INSTRUCTIONS FOR THE TASK >> Starting at the line that contains "July 2013 (501, 559)", write out every line through the end of the records exactly as it stands, and leave out all pictures.

Stored data >>

╔══

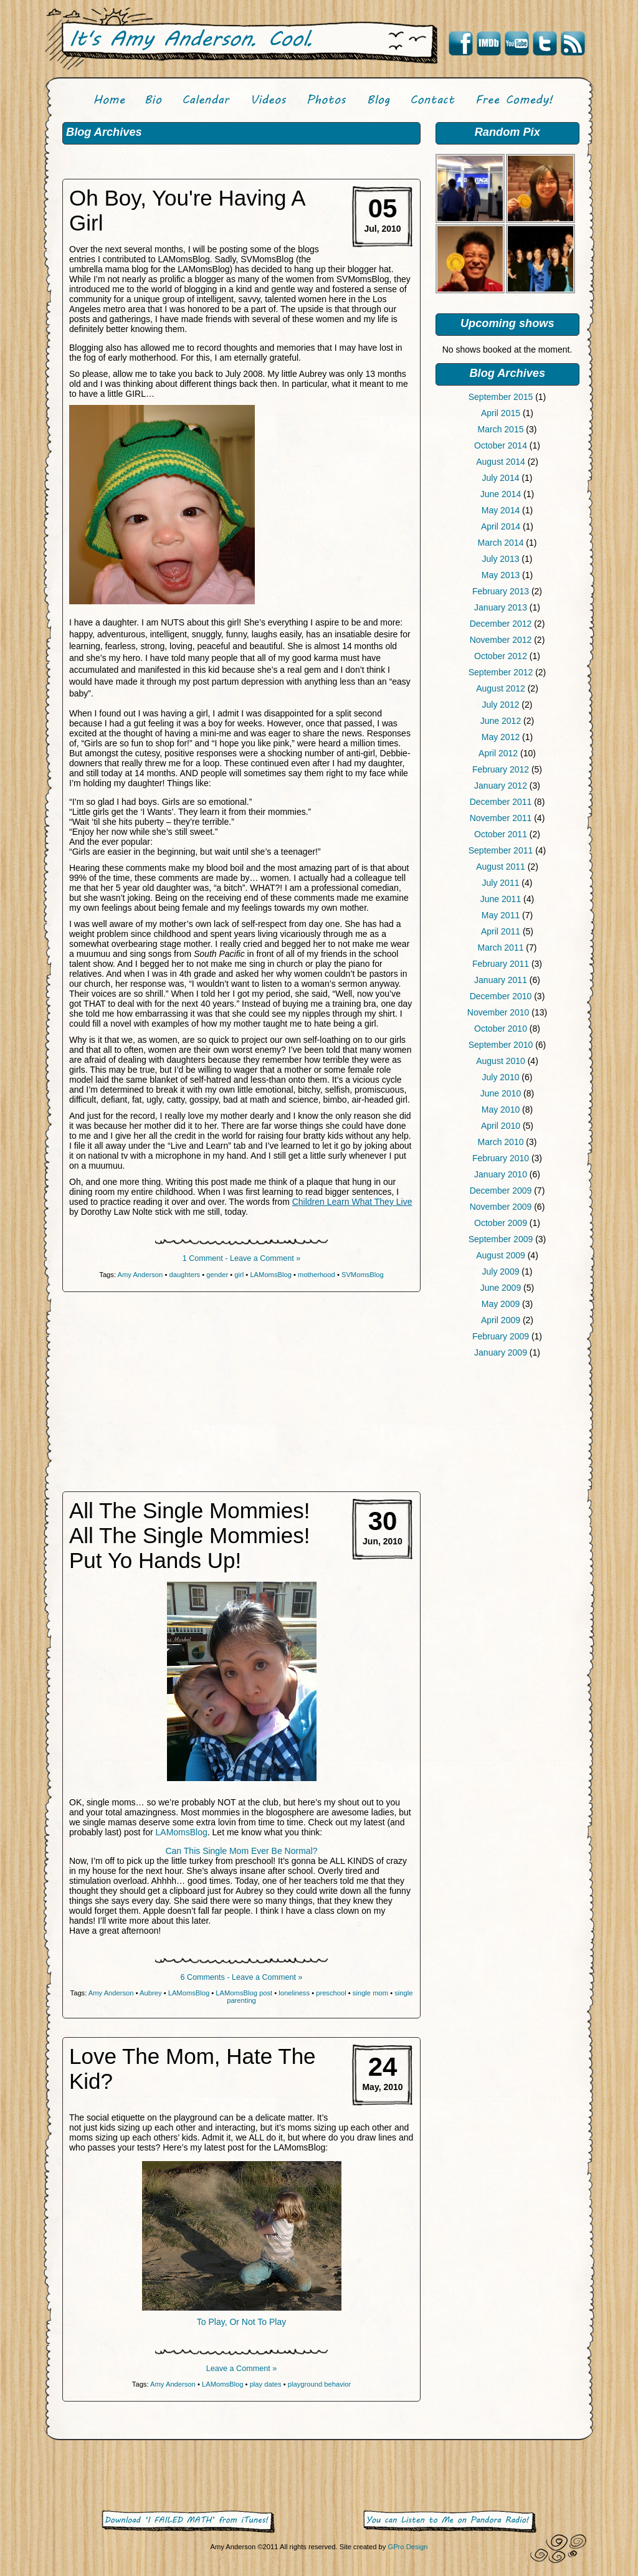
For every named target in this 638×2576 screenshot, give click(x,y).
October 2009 (500, 1223)
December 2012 (501, 624)
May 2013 (501, 575)
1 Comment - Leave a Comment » (242, 1258)
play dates (266, 2384)
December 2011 (501, 802)
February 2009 (500, 1336)
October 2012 (500, 656)
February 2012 (500, 769)
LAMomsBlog (271, 1274)
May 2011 (501, 915)
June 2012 (500, 721)
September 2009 (501, 1239)
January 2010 (500, 1174)
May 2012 (501, 737)
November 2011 (501, 818)
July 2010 (501, 1077)
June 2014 (500, 494)
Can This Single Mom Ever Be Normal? (241, 1851)
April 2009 (500, 1320)
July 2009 (501, 1271)
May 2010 (501, 1110)
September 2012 (501, 672)
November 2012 (501, 640)
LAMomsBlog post (244, 1993)
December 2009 (501, 1190)
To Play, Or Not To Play (241, 2322)
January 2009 (500, 1352)
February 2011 (500, 964)
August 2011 (500, 867)
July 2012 (501, 705)
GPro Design (407, 2546)
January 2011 (500, 980)
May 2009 (501, 1304)
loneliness (294, 1993)
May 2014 (501, 510)
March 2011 (501, 948)
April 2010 (500, 1126)
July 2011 (501, 883)
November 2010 (498, 1012)
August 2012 (500, 688)
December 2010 (501, 996)
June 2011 (500, 899)
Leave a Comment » (241, 2368)
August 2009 (500, 1255)
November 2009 (501, 1207)
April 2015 (500, 413)
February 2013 (500, 591)
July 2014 (501, 478)
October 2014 (500, 445)
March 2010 (501, 1142)
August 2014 (500, 462)
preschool (331, 1993)
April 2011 (500, 931)
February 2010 (500, 1158)
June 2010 (500, 1093)
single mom (370, 1993)
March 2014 (501, 543)
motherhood (316, 1274)
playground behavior (319, 2384)
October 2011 (500, 834)
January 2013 (500, 607)
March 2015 (501, 429)
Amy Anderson (140, 1274)
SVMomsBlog (362, 1274)
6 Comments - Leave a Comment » (242, 1977)
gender (217, 1274)
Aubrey (150, 1993)
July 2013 (501, 559)
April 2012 (498, 753)
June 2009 (500, 1288)
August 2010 (500, 1061)
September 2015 (501, 397)
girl (239, 1274)
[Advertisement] (507, 1463)
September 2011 (501, 850)
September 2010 (501, 1045)
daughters (184, 1274)
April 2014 (500, 526)
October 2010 (500, 1029)
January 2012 (500, 786)
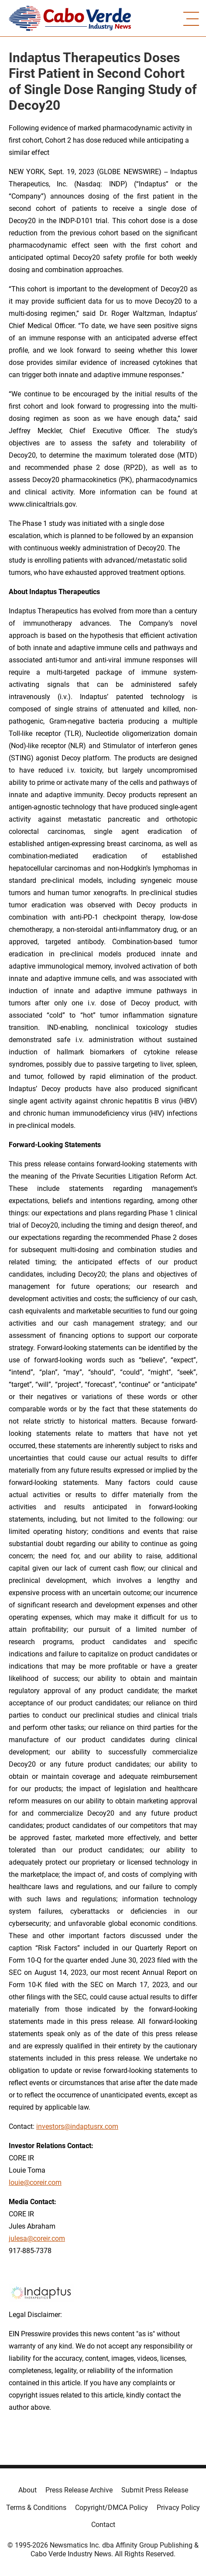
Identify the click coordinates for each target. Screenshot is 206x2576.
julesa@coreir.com (37, 2238)
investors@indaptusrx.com (77, 2126)
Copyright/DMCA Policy (111, 2507)
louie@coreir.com (35, 2182)
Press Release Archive (79, 2490)
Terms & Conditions (36, 2507)
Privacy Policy (178, 2507)
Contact (103, 2524)
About (27, 2490)
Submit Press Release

╚══

SOLVED PROBLEM >>
July 2013 (501, 559)
April 2012 (498, 753)
June 2009 (500, 1288)
August 2010 (500, 1061)
September 2015 (501, 397)
girl (239, 1274)
[Advertisement] (507, 1463)
September 2011 (501, 850)
September 2010 (501, 1045)
daughters (184, 1274)
April 2014 (500, 526)
October 2010 (500, 1029)
January 2012 (500, 786)
Identify the click coordinates for each target. Screenshot is 206x2576.
julesa@coreir.com (37, 2238)
investors@indaptusrx.com (77, 2126)
Copyright/DMCA Policy (111, 2507)
louie@coreir.com (35, 2182)
Press Release Archive (79, 2490)
Terms & Conditions (36, 2507)
Privacy Policy (178, 2507)
Contact (103, 2524)
About (27, 2490)
Submit Press Release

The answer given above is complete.